Варин плач разбудил соседку. Испуганно, словно кто-то толкнул её в бок, Раиса вскочила с постели, в бледном свете окна метнулись крылом ночной птицы её встрепанные волосы.
— Эй, ты чего? Чего ревешь-то?
Легко и неслышно она подошла к Вариной постели, присела на край.
— Эй, как тебя? — Она склонилась над ней, потрясла легонько за плечо. — Ну, ты даешь, ей-богу! С чего тебя прорвало-то? Случилось чего, что ли? Ну брось, брось.
Плечо под Раисиной рукой вздрагивало: Варя больше не сдерживала слёз. Не могла да и не хотела. Но теперь не столько от обиды, от жалости к себе самой и к другим, кого она только что. жалела, плакалось ей, сколько от этого неожиданного участия, от грубоватых и все равно успокаивающих слов, от этой то ли забытой, то ли сдерживаемой доброты, с какой говорились они, и от руки Раисы на своем плече, весомой и тёплой, напомнившей вдруг Варе руку матери.
— Ну, ладно, — говорила Раиса, — ну, поревела — и будет. Слышь, что ли. — И словно удивляясь: — Это ж надо так реветь, это ж надо! Обидел кто, скажи, обидел? — И ещё больше удивляясь: — Не я ли? Ну, скажи, я, да? Вот чудачка! Брось! Если хочешь, добрей меня здесь и нет никого. Это точно. — Она тихо, словно для себя самой, засмеялась. — Вот те крест! Самая что ни на есть добрая душа. Только я её не всем показываю, душу-то. И тебе мой совет: прячь ты подальше свою доброту. И слезы тоже. А что добрая ты, сразу видно. И хватит реветь. А то и я за тобой. Думаешь, не умею? ещё как! И так же неслышно, как подошла, она вернулась на свою постель и скоро затихла.
Затихла и Варя. Однако уснула не скоро.
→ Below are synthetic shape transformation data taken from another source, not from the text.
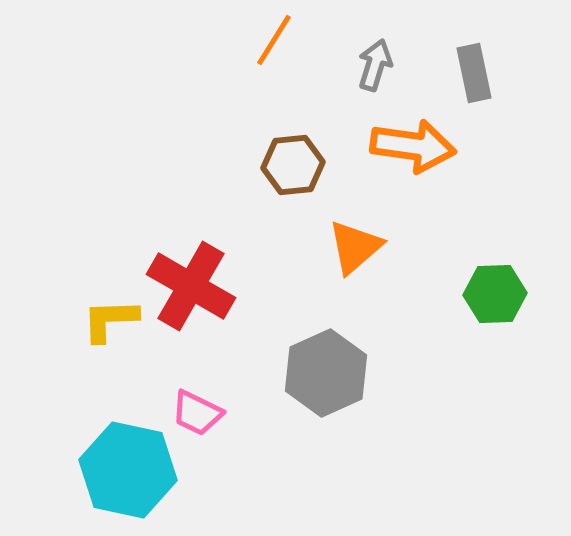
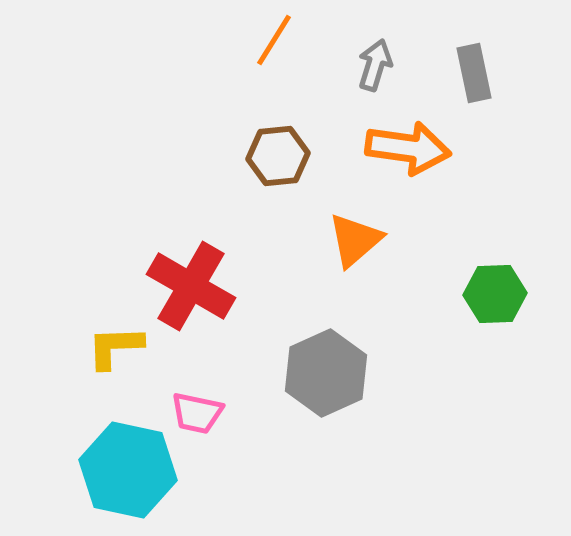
orange arrow: moved 5 px left, 2 px down
brown hexagon: moved 15 px left, 9 px up
orange triangle: moved 7 px up
yellow L-shape: moved 5 px right, 27 px down
pink trapezoid: rotated 14 degrees counterclockwise
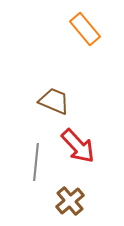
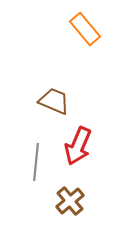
red arrow: rotated 66 degrees clockwise
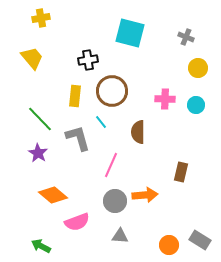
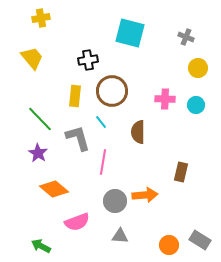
pink line: moved 8 px left, 3 px up; rotated 15 degrees counterclockwise
orange diamond: moved 1 px right, 6 px up
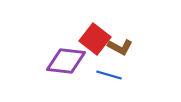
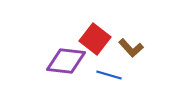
brown L-shape: moved 11 px right, 1 px down; rotated 20 degrees clockwise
Она лежала с мокрым, не просыхающим от слез лицом, с открытыми, выплакавшимися глазами, удивлённая и успокоенная. Все вдруг приутихло, угомонилось в ней.
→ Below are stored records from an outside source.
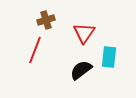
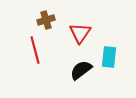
red triangle: moved 4 px left
red line: rotated 36 degrees counterclockwise
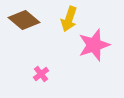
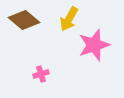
yellow arrow: rotated 10 degrees clockwise
pink cross: rotated 21 degrees clockwise
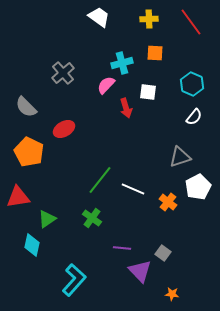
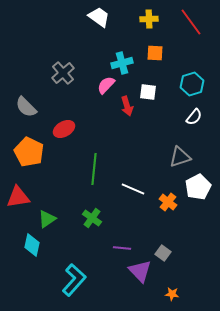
cyan hexagon: rotated 20 degrees clockwise
red arrow: moved 1 px right, 2 px up
green line: moved 6 px left, 11 px up; rotated 32 degrees counterclockwise
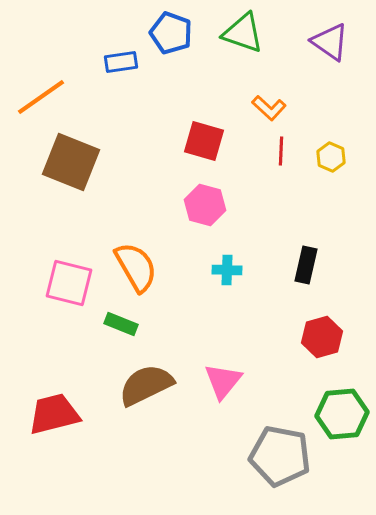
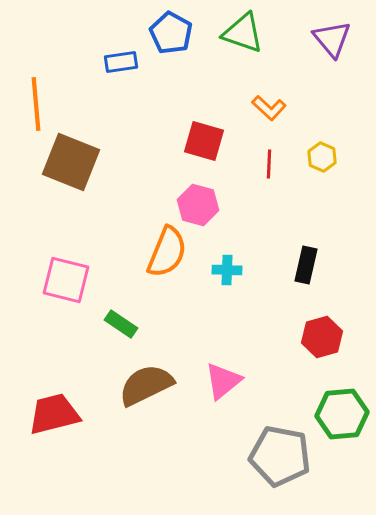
blue pentagon: rotated 9 degrees clockwise
purple triangle: moved 2 px right, 3 px up; rotated 15 degrees clockwise
orange line: moved 5 px left, 7 px down; rotated 60 degrees counterclockwise
red line: moved 12 px left, 13 px down
yellow hexagon: moved 9 px left
pink hexagon: moved 7 px left
orange semicircle: moved 31 px right, 15 px up; rotated 52 degrees clockwise
pink square: moved 3 px left, 3 px up
green rectangle: rotated 12 degrees clockwise
pink triangle: rotated 12 degrees clockwise
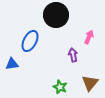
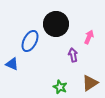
black circle: moved 9 px down
blue triangle: rotated 32 degrees clockwise
brown triangle: rotated 18 degrees clockwise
И не таким тревожным показался ей возникший в эти минуты новый шум приближающегося поезда.
«Нет, все будет хорошо, все будет ладно. Только зачем людям прятать доброту, зачем беречь её, от кого?»
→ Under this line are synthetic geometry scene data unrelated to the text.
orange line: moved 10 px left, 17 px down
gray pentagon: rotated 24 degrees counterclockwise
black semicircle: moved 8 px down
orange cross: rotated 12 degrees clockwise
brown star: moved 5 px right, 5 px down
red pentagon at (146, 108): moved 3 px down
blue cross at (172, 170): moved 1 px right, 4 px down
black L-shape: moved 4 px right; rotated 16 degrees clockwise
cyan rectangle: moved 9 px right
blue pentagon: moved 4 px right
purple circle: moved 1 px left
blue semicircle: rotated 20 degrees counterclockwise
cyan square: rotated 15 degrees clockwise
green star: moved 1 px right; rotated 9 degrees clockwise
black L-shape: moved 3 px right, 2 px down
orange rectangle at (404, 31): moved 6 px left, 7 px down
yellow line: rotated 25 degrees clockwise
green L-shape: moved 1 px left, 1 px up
Потом ей приснился сон. Солнечный летний день. Она и Раиса убирают сено на знакомой луговине. Весело, споро орудуют вилами, ловко и согласно, одна за другой, мечут они сено вверх, на копну, а копна растет все выше и выше. И кто-то стоит там, на вершине, принимает. Сначала Варе как будто всё равно, кто там, наверху, а потом, словно приглядевшись, узнала: это ж Берчак, вчерашний знакомый.
Он стоит и улыбается им сверху, то Варе подмигнет, то на Раису глянет и ей подмигнет тоже. И от этого Варе не по себе, она хмурится, виновато глядит на Раису и с тайным ужасом признается себе, что ей хочется, чтобы он ей одной улыбался, на неё одну глядел.
В это утро начальник строительно-монтажного поезда Петр Владимирович Паршин проснулся необычно рано. Он понял это сразу. И не столько по густой, ещё предутренней серости за окном, по-холостяцки завешенным газетой, сколько по собственному безошибочному ощущению, что привычный час его не настал.